Recently we had all left our station in the hopes of finding Obi Wan Kenobi, after our Jedi had ripped the information unwillingly out of Bail Organa. When we came back, most of our party had their memories of Kenobi wiped by him, and our station was hella damaged. We had been attacked by a load of Mandalorian Super Commandos, who had stolen our Jedi's children. At this point our organisation was decent size, we had stolen 2 star destroyers, had a load of cruisers and smaller ships. We weren't massive but we could get things done. Our Jedi was leading us to Mandalore to fight back to get our children, and we dropped out of Hyperspace early. Surrounded by I think 5 star destroyers, and two Interdictors. We were in a Lambda shuttle. We pretty much had to dock, otherwise we'd get blown out of the sky. So we dock, our Jedi walks out, and who is there? Darth Vader. See, we'd kind of been on the Empire's shitlist for a while what with assassinating a Moff, stealing a ship by running through it naked, forcing an ISB colonel to need a colostomy bag, freeing a load of Jedi, general piracy, and things like that.

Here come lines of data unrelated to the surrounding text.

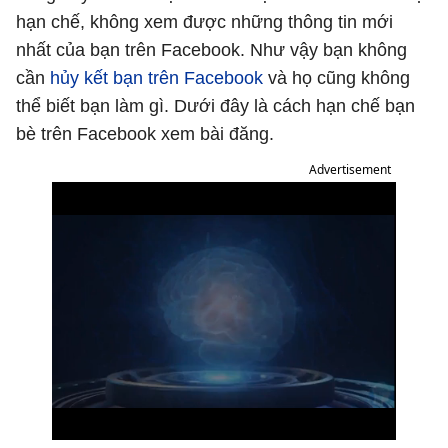
hạn chế, không xem được những thông tin mới
nhất của bạn trên Facebook. Như vậy bạn không
cần
hủy kết bạn trên Facebook
và họ cũng không
thể biết bạn làm gì. Dưới đây là cách hạn chế bạn
bè trên Facebook xem bài đăng.
Advertisement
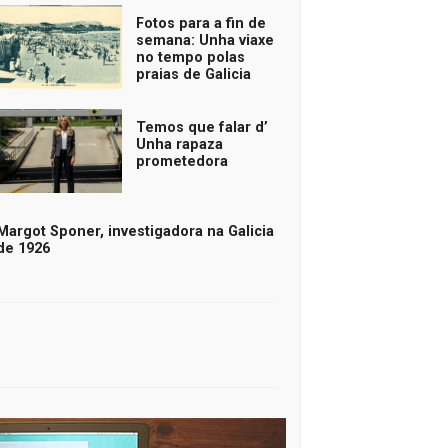
Fotos para a fin de
semana: Unha viaxe
no tempo polas
praias de Galicia
Temos que falar d’
Unha rapaza
prometedora
Margot Sponer, investigadora na Galicia
de 1926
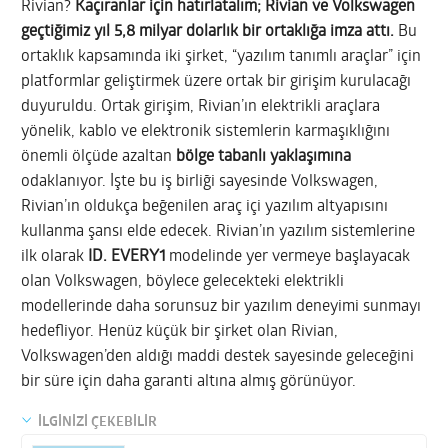
Rivian?
Kaçıranlar için hatırlatalım; Rivian ve Volkswagen
geçtiğimiz yıl 5,8 milyar dolarlık bir ortaklığa imza attı.
Bu
ortaklık kapsamında iki şirket, “yazılım tanımlı araçlar” için
platformlar geliştirmek üzere ortak bir girişim kurulacağı
duyuruldu. Ortak girişim, Rivian’ın elektrikli araçlara
yönelik, kablo ve elektronik sistemlerin karmaşıklığını
önemli ölçüde azaltan
bölge tabanlı yaklaşımına
odaklanıyor. İşte bu iş birliği sayesinde Volkswagen,
Rivian’ın oldukça beğenilen araç içi yazılım altyapısını
kullanma şansı elde edecek. Rivian’ın yazılım sistemlerine
ilk olarak
ID. EVERY1
modelinde yer vermeye başlayacak
olan Volkswagen, böylece gelecekteki elektrikli
modellerinde daha sorunsuz bir yazılım deneyimi sunmayı
hedefliyor.
Henüz küçük bir şirket olan Rivian,
Volkswagen’den aldığı maddi destek sayesinde geleceğini
bir süre için daha garanti altına almış görünüyor.
İLGİNİZİ ÇEKEBİLİR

Turns out, our Jedi had sold us out in order to a) become Vader's apprentice, and b) get his children back. This led to various things including Vader breaking our noble's jaw for talking too much, our noble injecting the Jedi with an ungodly amount of Morphine, a sniper crit missing me and hitting Vader in the back, our droid self destructing with the last words of 'The eyes will always be watching you', and the Janitor running back into the shuttle to have a drink. Rather than fight Vader 1 on 1, which would have probably ended badly, I tried to negotiate with him about trading the information of his two living children's location in return for the rest of our party surviving. We get taken to a small room, our Noble is given medical treatment, and I tell Vader what he needs to know. Then the Noble attempts to throw a window at Vader, at which point he's impaled by several inquisitors. Oh dear.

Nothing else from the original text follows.